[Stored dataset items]
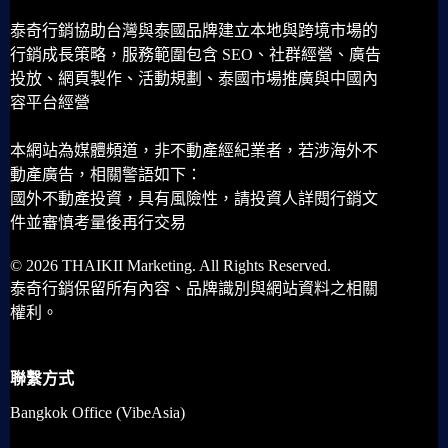
泰奇行銷協助台灣與泰國品牌建立本地與跨境市場的
行銷成長策略，服務範圍包含 SEO、社群經營、廣告
投放、網頁製作、活動規劃、泰國市場推廣與中國內
容平台經營
本網站為媒體頻道，非不動產經紀業者，若涉海外不
動產廣告，相關警語如下：
國外不動產投資，具有風險性，請投資人詳閱行銷文
件並審慎考量後再行交易
© 2026 THAIKII Marketing. All Rights Reserved.
泰奇行銷保留所有內容、品牌識別與網站資料之相關
權利。
聯繫方式
Bangkok Office (VibeAsia)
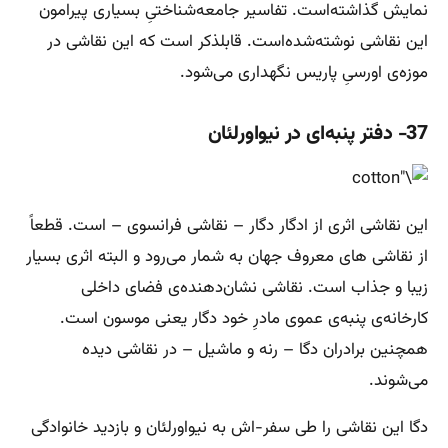
نمایش گذاشته‌است. تفاسیر جامعه‌شناختیِ بسیاری پیرامون
این نقاشی نوشته‌شده‌است. قابل‎ذکر است که این نقاشی در
موزه‌ی اورسیِ پاریس نگهداری می‌شود.
37- دفتر پنبه‌ای در نیواورلئان
این نقاشی اثری از ادگار دگار – نقاشی فرانسوی – است. قطعاً
از نقاشی های معروف جهان به شمار می‌رود و البته اثری بسیار
زیبا و جذاب است. نقاشی نشان‌دهنده‌ی فضای داخلی
کارخانه‌ی پنبه‌ی عموی مادرِ خود دگار یعنی موسون است.
همچنین برادران دگا – رنه و ماشیل – در نقاشی دیده
می‌شوند.
دگا این نقاشی را طی سفر-اش به نیواورلئان و بازدید خانوادگی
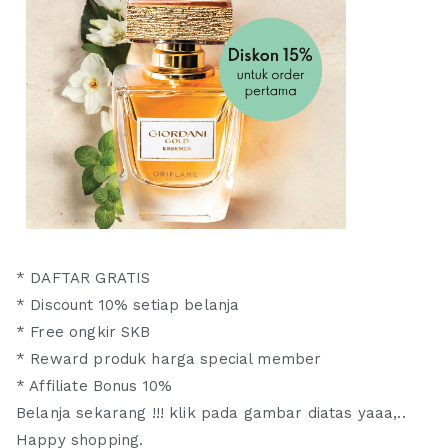
* DAFTAR GRATIS
* Discount 10% setiap belanja
* Free ongkir SKB
* Reward produk harga special member
* Affiliate Bonus 10%
Belanja sekarang !!! klik pada gambar diatas yaaa,..
Happy shopping.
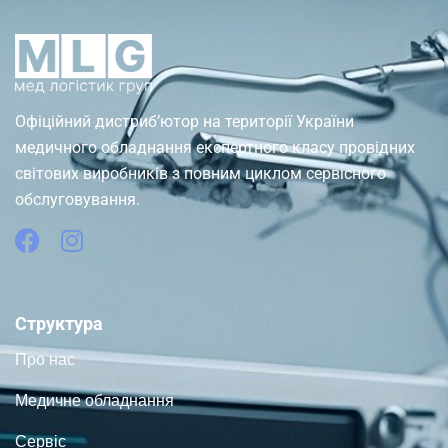
Офіційний дистриб’ютор на території України
медичного обладнання експертного класу провідних
світових виробників з повним циклом сервісного
обслуговування.
Структура
Про нас
Медичне обладнання
Сервіс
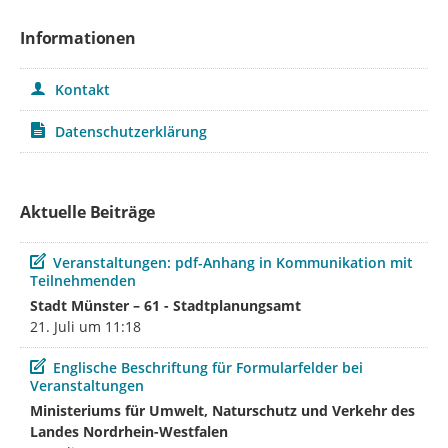
Informationen
Kontakt
Datenschutzerklärung
Aktuelle Beiträge
Beitrag
Veranstaltungen: pdf-Anhang in Kommunikation mit
Teilnehmenden
Stadt Münster – 61 - Stadtplanungsamt
21. Juli um 11:18
Beitrag
Englische Beschriftung für Formularfelder bei
Veranstaltungen
Ministeriums für Umwelt, Naturschutz und Verkehr des
Landes Nordrhein-Westfalen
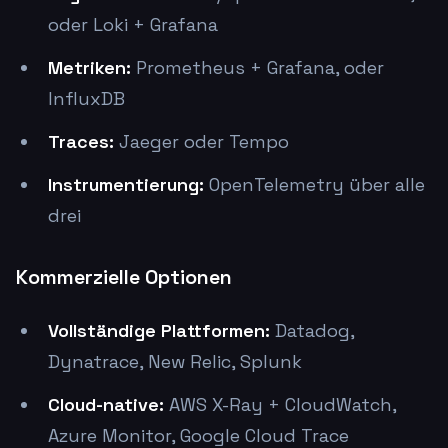
oder Loki + Grafana
Metriken:
Prometheus + Grafana, oder
InfluxDB
Traces:
Jaeger oder Tempo
Instrumentierung:
OpenTelemetry über alle
drei
Kommerzielle Optionen
Vollständige Plattformen:
Datadog,
Dynatrace, New Relic, Splunk
Cloud-native:
AWS X-Ray + CloudWatch,
Azure Monitor, Google Cloud Trace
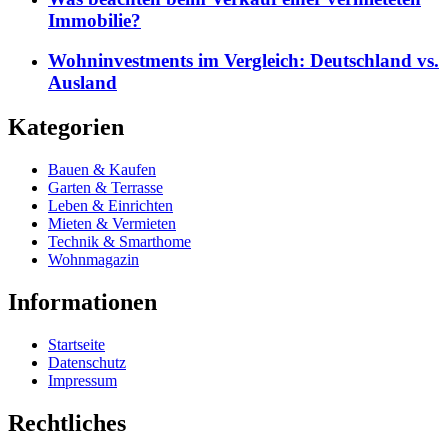
Immobilie?
Wohninvestments im Vergleich: Deutschland vs.
Ausland
Kategorien
Bauen & Kaufen
Garten & Terrasse
Leben & Einrichten
Mieten & Vermieten
Technik & Smarthome
Wohnmagazin
Informationen
Startseite
Datenschutz
Impressum
Rechtliches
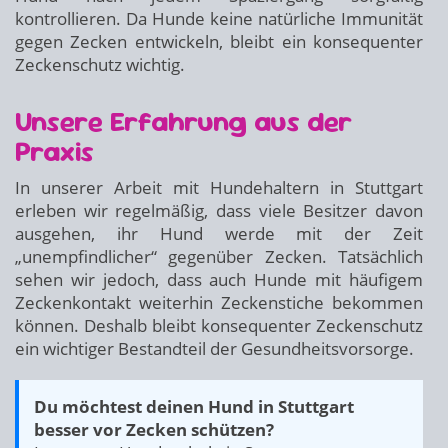
kontrollieren. Da Hunde keine natürliche Immunität
gegen Zecken entwickeln, bleibt ein konsequenter
Zeckenschutz wichtig.
Unsere Erfahrung aus der
Praxis
In unserer Arbeit mit Hundehaltern in Stuttgart
erleben wir regelmäßig, dass viele Besitzer davon
ausgehen, ihr Hund werde mit der Zeit
„unempfindlicher“ gegenüber Zecken. Tatsächlich
sehen wir jedoch, dass auch Hunde mit häufigem
Zeckenkontakt weiterhin Zeckenstiche bekommen
können. Deshalb bleibt konsequenter Zeckenschutz
ein wichtiger Bestandteil der Gesundheitsvorsorge.
Du möchtest deinen Hund in Stuttgart
besser vor Zecken schützen?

> What you should do
Print all the lines above again exactly, without any pictures.

> Response box
泰奇行銷協助台灣與泰國品牌建立本地與跨境市場的
行銷成長策略，服務範圍包含 SEO、社群經營、廣告
投放、網頁製作、活動規劃、泰國市場推廣與中國內
容平台經營
本網站為媒體頻道，非不動產經紀業者，若涉海外不
動產廣告，相關警語如下：
國外不動產投資，具有風險性，請投資人詳閱行銷文
件並審慎考量後再行交易
© 2026 THAIKII Marketing. All Rights Reserved.
泰奇行銷保留所有內容、品牌識別與網站資料之相關
權利。
聯繫方式
Bangkok Office (VibeAsia)
نمایش گذاشته‌است. تفاسیر جامعه‌شناختیِ بسیاری پیرامون
این نقاشی نوشته‌شده‌است. قابل‎ذکر است که این نقاشی در
موزه‌ی اورسیِ پاریس نگهداری می‌شود.
37- دفتر پنبه‌ای در نیواورلئان
این نقاشی اثری از ادگار دگار – نقاشی فرانسوی – است. قطعاً
از نقاشی های معروف جهان به شمار می‌رود و البته اثری بسیار
زیبا و جذاب است. نقاشی نشان‌دهنده‌ی فضای داخلی
کارخانه‌ی پنبه‌ی عموی مادرِ خود دگار یعنی موسون است.
همچنین برادران دگا – رنه و ماشیل – در نقاشی دیده
می‌شوند.
دگا این نقاشی را طی سفر-اش به نیواورلئان و بازدید خانوادگی
* DAFTAR GRATIS
* Discount 10% setiap belanja
* Free ongkir SKB
* Reward produk harga special member
* Affiliate Bonus 10%
Belanja sekarang !!! klik pada gambar diatas yaaa,..
Happy shopping.
Офіційний дистриб’ютор на території України
медичного обладнання експертного класу провідних
світових виробників з повним циклом сервісного
обслуговування.
Структура
Про нас
Медичне обладнання
Сервіс
Informationen
Kontakt
Datenschutzerklärung
Aktuelle Beiträge
Beitrag
Veranstaltungen: pdf-Anhang in Kommunikation mit
Teilnehmenden
Stadt Münster – 61 - Stadtplanungsamt
21. Juli um 11:18
Beitrag
Englische Beschriftung für Formularfelder bei
Veranstaltungen
Ministeriums für Umwelt, Naturschutz und Verkehr des
Landes Nordrhein-Westfalen
oder Loki + Grafana
Metriken:
Prometheus + Grafana, oder
InfluxDB
Traces:
Jaeger oder Tempo
Instrumentierung:
OpenTelemetry über alle
drei
Kommerzielle Optionen
Vollständige Plattformen:
Datadog,
Dynatrace, New Relic, Splunk
Cloud-native:
AWS X-Ray + CloudWatch,
Azure Monitor, Google Cloud Trace
Immobilie?
Wohninvestments im Vergleich: Deutschland vs.
Ausland
Kategorien
Bauen & Kaufen
Garten & Terrasse
Leben & Einrichten
Mieten & Vermieten
Technik & Smarthome
Wohnmagazin
Informationen
Startseite
Datenschutz
Impressum
Rechtliches
kontrollieren. Da Hunde keine natürliche Immunität
gegen Zecken entwickeln, bleibt ein konsequenter
Zeckenschutz wichtig.
Unsere Erfahrung aus der
Praxis
In unserer Arbeit mit Hundehaltern in Stuttgart
erleben wir regelmäßig, dass viele Besitzer davon
ausgehen, ihr Hund werde mit der Zeit
„unempfindlicher“ gegenüber Zecken. Tatsächlich
sehen wir jedoch, dass auch Hunde mit häufigem
Zeckenkontakt weiterhin Zeckenstiche bekommen
können. Deshalb bleibt konsequenter Zeckenschutz
ein wichtiger Bestandteil der Gesundheitsvorsorge.
Du möchtest deinen Hund in Stuttgart
besser vor Zecken schützen?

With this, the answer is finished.